Ön Türkçeden Türkçeye, Dilimizi Koruyalım -Doç. Dr. Haluk Berkmen
Ön-Türkçeden Türkçeye

Doç. Dr. Haluk Berkmen

Dünkü yazımda Ön-Türkçenin 45,000 yıl önce başladığından söz ettim. Bu ilk dönemde konuşulan dilin henüz grameri yerleşmemişti. Bugün kullandığımız cümle yapısı belirgin olan bir dil oluşmamış olduğundan “proto” anlamına gelen “Ön” sözcüğünü katıyorum. Ön-Türkçe tek heceli bir dildi. Kadim dönemde insanlar doğadan duydukları sesleri tek heceli sözcükler olarak kullanmaya başladılar ve çevrelerinde gördükleri canlı ve cansız nesneleri tek heceli sözcüklerle tanımladılar.

Doğa seslerini taklit ederek oluşturdukları kök sözcüklere “Ses Yansımalı” sözcükler denir. Prof. Dr. Hamza Zülfikâr, “Türkçedeki Ses Yansımalı Kelimeler” adlı kitabının önsözünde şu örnekleri veriyor:

“Suların şırıltısı, çırçır, şırşır, cırcır akışı, fokur fokur kaynaması, göğün gürlemesi, rüzgârın püfür püfür esmesi, yanan nesnelerin cızırtısı, birbirlerine çarpan nesnelerin, çakıltısı, şakırtısı, takırtısı, insanların vıdı vıdı’sı, hayvanların böğürtüsü, melemesi, uluması, kuşların cıvıltısı..”

Zamanla Türkçenin gramer yapısı gelişmiş olsa da, kök sözcükler hiç kaybolmadan günümüze kadar gelmişlerdir. Doğada görülen çeşitli oluşumlar: gök ,kök, ay, su, göl, taş..., insan vücudunun uzuvları: el, kol, baş, göz, kaş..., canlı varlıklar: ana, ata, at, kuş, ayı, fil..., insanla ilgili emirler: koş, al, gir, in, çık, gel, git.... ve kullandıkları nesneler: ok, taş, yay, saz, ip,.. gibi tek heceli kök sözcükler kadim dönemden günümüze kalmadır. Kök sözcüklere takılar ekleyerek oluşturulan yeni sözcüklerle Türkçe oluşmuştur. Örneğin, ses yansımalı “tak” kök sözcüğünden: Takırdat, Takırtı, Takıntı, Takır, Takla, Tak tak kolu, Takaç, Takagan, Tak tuk etme, Takır tukur, Takılık, Takışmak, Takunya, ...vs sözcükleri türemiştir.

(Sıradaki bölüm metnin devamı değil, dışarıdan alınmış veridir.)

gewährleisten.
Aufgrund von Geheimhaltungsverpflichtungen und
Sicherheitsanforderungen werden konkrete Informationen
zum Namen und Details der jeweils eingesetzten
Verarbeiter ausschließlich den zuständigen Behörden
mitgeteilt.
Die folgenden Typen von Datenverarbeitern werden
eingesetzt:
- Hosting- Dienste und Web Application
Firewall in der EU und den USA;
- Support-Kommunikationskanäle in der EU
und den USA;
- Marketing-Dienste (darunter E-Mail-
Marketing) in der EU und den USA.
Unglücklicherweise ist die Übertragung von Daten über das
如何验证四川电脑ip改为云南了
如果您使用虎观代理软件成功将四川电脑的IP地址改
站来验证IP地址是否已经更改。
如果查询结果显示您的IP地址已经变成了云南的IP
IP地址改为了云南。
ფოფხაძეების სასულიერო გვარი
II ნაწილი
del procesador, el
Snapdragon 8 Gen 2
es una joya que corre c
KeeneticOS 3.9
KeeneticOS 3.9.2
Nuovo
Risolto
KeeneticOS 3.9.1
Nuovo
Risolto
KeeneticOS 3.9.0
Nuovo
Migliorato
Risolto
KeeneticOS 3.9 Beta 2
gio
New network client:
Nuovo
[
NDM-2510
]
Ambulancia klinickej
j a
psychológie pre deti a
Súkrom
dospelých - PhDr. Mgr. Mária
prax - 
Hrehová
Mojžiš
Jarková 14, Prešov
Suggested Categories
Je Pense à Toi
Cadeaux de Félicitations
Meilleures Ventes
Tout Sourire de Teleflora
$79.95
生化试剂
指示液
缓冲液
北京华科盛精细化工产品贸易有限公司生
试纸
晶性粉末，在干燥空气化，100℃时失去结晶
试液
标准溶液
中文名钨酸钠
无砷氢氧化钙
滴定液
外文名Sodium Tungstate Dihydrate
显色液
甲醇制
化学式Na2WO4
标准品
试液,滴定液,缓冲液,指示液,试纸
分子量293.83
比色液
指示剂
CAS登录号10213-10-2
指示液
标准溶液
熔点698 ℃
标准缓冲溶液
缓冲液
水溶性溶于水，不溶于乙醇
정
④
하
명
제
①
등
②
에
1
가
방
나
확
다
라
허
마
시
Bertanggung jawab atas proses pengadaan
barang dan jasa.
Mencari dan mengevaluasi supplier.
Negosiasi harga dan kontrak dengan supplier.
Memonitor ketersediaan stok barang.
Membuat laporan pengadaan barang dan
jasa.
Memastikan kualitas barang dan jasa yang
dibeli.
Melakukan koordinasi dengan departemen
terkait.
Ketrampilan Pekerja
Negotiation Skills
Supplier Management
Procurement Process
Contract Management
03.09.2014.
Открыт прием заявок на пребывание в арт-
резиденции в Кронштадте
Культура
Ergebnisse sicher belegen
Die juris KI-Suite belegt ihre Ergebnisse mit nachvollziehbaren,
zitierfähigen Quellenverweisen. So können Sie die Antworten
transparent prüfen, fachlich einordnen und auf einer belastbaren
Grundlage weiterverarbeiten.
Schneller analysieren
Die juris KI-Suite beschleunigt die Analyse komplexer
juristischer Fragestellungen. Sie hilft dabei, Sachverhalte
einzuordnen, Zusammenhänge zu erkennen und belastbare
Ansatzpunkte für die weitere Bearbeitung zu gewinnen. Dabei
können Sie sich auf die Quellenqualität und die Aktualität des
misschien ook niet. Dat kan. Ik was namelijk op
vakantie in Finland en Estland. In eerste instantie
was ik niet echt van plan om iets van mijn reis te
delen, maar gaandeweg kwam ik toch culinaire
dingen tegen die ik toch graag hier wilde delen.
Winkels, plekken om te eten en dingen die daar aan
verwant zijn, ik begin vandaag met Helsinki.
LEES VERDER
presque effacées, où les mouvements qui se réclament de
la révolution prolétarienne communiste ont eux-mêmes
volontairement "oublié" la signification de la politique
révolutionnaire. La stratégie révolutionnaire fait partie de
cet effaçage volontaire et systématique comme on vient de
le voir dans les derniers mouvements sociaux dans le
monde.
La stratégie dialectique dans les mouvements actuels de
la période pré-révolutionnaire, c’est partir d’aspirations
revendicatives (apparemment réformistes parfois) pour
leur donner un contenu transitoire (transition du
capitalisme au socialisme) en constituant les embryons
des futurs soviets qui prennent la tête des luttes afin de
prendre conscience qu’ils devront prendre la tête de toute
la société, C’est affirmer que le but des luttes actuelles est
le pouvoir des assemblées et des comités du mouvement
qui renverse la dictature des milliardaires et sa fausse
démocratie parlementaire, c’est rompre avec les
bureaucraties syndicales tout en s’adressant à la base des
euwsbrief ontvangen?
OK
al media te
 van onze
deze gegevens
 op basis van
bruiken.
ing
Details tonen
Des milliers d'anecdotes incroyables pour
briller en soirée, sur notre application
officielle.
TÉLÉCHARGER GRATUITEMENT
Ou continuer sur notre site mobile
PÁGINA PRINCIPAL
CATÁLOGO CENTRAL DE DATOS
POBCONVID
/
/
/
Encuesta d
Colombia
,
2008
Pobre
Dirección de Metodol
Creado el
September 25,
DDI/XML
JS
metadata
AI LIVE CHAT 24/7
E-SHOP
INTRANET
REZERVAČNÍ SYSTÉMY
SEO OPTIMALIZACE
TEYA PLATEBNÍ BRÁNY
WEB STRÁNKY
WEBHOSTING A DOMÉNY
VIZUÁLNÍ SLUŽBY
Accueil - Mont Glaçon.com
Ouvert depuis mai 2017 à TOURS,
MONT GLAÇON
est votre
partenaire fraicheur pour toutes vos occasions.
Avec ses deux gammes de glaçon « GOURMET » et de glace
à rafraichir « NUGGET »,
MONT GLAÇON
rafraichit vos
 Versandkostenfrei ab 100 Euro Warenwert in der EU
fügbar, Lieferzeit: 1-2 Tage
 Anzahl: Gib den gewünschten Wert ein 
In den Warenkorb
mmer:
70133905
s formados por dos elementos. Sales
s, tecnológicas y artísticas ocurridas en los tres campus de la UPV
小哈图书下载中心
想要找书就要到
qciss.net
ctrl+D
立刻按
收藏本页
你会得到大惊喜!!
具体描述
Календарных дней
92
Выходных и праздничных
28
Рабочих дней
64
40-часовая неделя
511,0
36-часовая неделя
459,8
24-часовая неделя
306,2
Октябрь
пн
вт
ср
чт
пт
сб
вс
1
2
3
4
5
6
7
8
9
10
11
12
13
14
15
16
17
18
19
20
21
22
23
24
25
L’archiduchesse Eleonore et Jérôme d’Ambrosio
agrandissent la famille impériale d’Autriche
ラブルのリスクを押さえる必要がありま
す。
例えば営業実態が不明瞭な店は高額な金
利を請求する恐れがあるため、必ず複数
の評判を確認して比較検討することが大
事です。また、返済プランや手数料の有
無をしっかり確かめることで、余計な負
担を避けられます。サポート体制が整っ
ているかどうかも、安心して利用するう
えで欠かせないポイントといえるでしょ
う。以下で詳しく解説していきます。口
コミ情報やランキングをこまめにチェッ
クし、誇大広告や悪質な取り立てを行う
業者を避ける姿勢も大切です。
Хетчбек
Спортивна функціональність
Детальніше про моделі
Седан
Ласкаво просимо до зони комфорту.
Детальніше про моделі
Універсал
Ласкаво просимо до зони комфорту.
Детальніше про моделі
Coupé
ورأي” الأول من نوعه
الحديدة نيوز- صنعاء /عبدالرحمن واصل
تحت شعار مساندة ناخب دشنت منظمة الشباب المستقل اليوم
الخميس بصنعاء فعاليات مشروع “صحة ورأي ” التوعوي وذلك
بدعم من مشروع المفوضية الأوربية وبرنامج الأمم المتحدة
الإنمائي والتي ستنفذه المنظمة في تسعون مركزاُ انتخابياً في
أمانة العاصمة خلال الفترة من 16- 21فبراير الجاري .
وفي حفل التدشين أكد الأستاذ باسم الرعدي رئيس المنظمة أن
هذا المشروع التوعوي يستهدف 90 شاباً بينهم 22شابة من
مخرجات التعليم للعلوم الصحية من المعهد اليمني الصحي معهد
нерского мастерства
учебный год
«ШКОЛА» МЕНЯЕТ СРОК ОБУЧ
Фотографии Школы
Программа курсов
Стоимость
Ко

Türkçede bir sözün bir-iki harfini değiştirip kafiyeli bir deyim üretmek hem anlam zenginliği yaratır hem de kulağa hoş gelir. Türkçeyi zenginleştiren bu tür ifadeler tekrar içeren estetik deyimlerdir. Bu tür simetrik (bakışıklı) deyimlere örnekler: açık-saçık, aful-aful, çoluk-çocuk, kırık-çıkık, tek-tük, sere-serpe, karış-kuruş, yorgun-argın, akça-pakça, takır-tukur, peş-peşe, ard-arda, gelişi-güzel...vs.
Bir dilin zenginliğini belirtmek için dildeki sözcük sayısından söz edilir. Oysaki az sözcükle çok şey ifade edebilen diller de zengin diller sayılmalıdır. Türkçedeki deyimler dile yeni sözcük katmadan ifade zenginliği üretmişlerdir. Türkçede tekrar eden sözcüklerden oluşan deyimlere ilaveten, zıt anlamlı sözcüklerden oluşan deyimler de ifade zenginliğine katkıda bulunurlar. Zıt anlam içeren deyimlere örnekler:

Dosta-düşmana, er-geç, giren-çıkan, olur-olmaz, irili-ufaklı, gide-gele, aşağı-yukarı, bata-çıka, önünde-sonunda, inişli-çıkışlı, sağa-sola, sağlı-sollu, ileri-geri, yalan-dolan...vs gösterilebilir. Türkçenin kurallarını inceleyen batılı dilbilimciler dilimizdeki kural şaşmazlığını öve öve bitiremezler. Turan dil grubunu savunan Alman dilbilimci Max Müller (1823-1900):
“Türkçe grameri okumak bile bir zevktir. Kiplerdeki hünerli tarz, bütün çekimlerde hâkim olan kıyasılık, şekillerde baştan başa görülen bir saydamlık, dilde parıldayan insan zekâsının bu harika kudretini duyanları hayrete düşürmekten geri kalmaz” demiştir.

Fakat ne yazık ki, dilimize hiç önem vermiyoruz. Yabancı sözcükleri hiç düşünmeden ve onlara Türkçe karşılıklar aramadan, oldukları gibi dilimize katıp kullanıyoruz. Yabancı sözcükler kök sözcüklerden türemediklerinden onlardan yeni sözcükler ve yeni kavramlar türetmek de mümkün olmuyor. Bu durum dilin kısırlaşmasına ve zaman içinde yozlaşmasına neden oluyor. Konuşurken ve yazarken kullandığımız sözcüklere dikkat etmemizde yarar var.